• **YOUR ASSIGNMENT**
Track down each line below containing the string "ставки" and copy it.

........

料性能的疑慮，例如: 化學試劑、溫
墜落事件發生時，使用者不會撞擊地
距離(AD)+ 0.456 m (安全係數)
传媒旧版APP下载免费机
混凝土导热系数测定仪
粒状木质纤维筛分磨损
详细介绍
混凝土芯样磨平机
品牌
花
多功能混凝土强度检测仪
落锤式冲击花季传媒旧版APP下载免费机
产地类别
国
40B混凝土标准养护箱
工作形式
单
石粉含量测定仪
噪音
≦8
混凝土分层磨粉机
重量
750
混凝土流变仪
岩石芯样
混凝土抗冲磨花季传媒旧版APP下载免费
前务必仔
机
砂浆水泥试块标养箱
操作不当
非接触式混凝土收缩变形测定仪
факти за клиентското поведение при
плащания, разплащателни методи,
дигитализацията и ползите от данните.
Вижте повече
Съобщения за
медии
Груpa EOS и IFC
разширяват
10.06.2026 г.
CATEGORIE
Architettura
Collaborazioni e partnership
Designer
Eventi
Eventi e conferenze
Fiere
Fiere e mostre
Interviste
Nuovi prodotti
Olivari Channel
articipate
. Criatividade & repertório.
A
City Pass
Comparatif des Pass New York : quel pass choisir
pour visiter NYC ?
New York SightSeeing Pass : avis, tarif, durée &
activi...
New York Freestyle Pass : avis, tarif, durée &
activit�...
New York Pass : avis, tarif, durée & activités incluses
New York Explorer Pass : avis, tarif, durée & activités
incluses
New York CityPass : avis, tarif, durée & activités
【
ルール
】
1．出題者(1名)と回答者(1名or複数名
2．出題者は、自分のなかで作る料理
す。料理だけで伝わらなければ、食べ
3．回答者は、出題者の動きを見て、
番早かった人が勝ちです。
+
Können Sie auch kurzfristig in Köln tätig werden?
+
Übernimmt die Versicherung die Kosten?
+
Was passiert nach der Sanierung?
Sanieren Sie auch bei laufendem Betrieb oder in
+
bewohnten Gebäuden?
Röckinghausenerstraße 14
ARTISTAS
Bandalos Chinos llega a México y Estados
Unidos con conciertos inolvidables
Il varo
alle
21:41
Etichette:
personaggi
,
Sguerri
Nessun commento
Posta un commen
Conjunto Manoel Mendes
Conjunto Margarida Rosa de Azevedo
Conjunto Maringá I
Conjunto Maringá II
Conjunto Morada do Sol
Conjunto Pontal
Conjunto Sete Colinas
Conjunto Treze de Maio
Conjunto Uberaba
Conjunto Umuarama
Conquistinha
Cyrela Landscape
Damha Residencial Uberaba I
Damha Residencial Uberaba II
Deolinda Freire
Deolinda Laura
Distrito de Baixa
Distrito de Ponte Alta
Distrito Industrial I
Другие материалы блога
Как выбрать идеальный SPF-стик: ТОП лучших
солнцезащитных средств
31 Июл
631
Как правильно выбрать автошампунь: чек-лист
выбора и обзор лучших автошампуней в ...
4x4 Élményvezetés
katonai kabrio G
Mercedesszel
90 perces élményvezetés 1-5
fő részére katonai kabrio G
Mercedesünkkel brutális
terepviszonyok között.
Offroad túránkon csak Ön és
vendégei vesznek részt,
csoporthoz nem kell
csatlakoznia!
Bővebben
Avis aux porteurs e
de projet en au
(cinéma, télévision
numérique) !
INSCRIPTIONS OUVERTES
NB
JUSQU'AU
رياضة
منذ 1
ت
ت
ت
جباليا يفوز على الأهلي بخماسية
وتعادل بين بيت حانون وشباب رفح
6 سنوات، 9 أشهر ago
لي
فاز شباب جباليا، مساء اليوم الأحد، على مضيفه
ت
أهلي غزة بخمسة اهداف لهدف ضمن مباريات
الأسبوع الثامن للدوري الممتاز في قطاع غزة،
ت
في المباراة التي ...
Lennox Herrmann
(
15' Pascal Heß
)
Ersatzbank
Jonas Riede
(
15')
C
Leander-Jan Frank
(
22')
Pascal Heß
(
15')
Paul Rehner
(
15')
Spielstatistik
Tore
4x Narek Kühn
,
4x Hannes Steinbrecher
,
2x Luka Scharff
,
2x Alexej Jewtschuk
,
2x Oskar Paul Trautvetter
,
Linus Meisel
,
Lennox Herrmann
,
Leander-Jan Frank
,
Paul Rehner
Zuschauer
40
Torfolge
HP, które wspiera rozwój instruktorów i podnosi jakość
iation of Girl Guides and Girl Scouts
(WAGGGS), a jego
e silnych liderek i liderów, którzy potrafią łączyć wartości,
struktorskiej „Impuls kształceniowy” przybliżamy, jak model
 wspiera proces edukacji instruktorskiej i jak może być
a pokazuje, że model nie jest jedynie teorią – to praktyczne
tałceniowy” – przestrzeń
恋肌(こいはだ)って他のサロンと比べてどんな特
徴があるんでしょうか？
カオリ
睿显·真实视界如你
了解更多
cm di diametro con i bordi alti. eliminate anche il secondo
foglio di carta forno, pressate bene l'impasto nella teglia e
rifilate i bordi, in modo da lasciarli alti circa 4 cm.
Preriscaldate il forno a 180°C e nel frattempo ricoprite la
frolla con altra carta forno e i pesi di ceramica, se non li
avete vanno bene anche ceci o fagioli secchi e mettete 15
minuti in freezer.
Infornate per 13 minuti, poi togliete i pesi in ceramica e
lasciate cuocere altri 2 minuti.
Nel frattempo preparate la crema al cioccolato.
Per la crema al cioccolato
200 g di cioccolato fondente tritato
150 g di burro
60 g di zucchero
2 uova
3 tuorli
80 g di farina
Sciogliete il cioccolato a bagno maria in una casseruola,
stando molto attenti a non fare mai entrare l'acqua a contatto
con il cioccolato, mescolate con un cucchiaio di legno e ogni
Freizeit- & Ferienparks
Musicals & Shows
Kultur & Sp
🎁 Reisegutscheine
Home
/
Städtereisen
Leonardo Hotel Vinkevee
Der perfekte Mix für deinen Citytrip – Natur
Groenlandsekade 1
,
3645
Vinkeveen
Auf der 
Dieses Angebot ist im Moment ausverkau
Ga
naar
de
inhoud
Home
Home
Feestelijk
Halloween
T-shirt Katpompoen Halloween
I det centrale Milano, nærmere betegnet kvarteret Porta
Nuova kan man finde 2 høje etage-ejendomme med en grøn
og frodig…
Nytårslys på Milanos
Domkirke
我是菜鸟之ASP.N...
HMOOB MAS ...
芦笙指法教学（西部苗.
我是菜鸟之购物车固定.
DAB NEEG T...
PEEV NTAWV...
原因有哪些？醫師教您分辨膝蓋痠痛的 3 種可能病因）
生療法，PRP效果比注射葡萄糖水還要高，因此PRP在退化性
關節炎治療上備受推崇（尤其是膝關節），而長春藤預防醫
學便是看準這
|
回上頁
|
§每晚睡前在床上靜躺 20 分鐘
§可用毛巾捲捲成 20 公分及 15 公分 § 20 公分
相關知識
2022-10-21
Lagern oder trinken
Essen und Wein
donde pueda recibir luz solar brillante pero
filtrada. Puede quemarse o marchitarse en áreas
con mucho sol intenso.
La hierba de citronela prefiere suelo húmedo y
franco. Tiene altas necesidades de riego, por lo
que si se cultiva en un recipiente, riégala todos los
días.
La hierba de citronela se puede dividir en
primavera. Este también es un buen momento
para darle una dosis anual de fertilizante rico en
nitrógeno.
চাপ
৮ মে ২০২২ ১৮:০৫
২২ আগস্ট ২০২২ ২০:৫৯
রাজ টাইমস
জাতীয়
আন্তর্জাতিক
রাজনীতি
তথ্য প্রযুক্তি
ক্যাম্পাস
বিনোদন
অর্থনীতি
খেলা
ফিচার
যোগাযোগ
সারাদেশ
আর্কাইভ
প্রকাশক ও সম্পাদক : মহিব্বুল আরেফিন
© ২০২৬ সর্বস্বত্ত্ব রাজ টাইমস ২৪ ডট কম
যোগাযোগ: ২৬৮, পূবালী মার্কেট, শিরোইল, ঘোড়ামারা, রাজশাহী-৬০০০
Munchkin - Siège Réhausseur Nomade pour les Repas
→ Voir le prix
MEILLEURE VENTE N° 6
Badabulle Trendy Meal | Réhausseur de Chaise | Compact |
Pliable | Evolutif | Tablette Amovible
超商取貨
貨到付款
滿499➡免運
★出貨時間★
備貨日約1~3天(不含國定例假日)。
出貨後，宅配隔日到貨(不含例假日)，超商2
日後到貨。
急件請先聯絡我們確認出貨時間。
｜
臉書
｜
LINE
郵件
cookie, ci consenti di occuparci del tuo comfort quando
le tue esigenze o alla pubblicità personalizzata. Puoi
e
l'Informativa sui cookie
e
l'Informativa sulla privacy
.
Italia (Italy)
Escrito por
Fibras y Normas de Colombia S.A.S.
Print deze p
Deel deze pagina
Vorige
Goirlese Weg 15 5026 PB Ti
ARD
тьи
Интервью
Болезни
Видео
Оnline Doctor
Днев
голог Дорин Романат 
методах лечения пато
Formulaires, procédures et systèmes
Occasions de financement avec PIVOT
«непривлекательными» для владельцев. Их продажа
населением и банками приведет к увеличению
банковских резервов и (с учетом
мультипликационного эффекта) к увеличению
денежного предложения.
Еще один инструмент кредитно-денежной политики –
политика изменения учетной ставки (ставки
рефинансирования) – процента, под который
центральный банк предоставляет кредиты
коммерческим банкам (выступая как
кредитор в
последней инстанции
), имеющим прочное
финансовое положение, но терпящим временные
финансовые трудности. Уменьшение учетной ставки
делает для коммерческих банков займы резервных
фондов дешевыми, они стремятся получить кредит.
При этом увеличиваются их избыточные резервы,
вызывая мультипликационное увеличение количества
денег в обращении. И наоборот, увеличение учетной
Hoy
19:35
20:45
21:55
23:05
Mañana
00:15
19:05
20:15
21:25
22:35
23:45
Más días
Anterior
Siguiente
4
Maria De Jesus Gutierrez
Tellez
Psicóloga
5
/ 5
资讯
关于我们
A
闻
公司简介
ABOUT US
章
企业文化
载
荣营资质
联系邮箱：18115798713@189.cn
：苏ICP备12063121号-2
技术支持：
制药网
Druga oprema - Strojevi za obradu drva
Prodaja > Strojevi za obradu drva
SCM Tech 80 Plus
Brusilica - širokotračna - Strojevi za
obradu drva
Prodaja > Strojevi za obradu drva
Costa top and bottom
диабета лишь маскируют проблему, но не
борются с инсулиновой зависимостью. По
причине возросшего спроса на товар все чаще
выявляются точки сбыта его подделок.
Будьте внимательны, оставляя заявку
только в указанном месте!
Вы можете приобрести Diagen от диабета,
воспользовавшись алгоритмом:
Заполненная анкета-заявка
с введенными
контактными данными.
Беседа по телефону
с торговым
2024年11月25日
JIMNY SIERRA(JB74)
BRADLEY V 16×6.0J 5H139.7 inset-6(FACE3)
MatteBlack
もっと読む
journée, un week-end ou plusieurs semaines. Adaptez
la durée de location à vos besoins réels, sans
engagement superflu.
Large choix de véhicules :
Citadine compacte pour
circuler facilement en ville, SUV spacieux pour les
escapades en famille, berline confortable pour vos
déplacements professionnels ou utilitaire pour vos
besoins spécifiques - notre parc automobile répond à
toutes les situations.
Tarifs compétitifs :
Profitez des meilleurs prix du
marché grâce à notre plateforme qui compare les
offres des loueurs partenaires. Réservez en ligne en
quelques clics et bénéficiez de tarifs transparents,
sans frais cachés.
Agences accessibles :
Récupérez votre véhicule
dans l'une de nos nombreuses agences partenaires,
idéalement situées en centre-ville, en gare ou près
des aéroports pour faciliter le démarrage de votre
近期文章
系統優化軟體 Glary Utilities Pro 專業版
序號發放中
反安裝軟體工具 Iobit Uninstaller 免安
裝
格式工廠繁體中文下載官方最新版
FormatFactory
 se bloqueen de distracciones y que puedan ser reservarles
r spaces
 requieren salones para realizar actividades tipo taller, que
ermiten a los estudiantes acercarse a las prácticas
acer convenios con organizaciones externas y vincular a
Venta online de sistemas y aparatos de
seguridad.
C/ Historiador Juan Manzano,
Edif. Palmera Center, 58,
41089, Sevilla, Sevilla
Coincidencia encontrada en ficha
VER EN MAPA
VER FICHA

........

• **RESPONSE FOR THIS EXERCISE**
политика изменения учетной ставки (ставки
финансовые трудности. Уменьшение учетной ставки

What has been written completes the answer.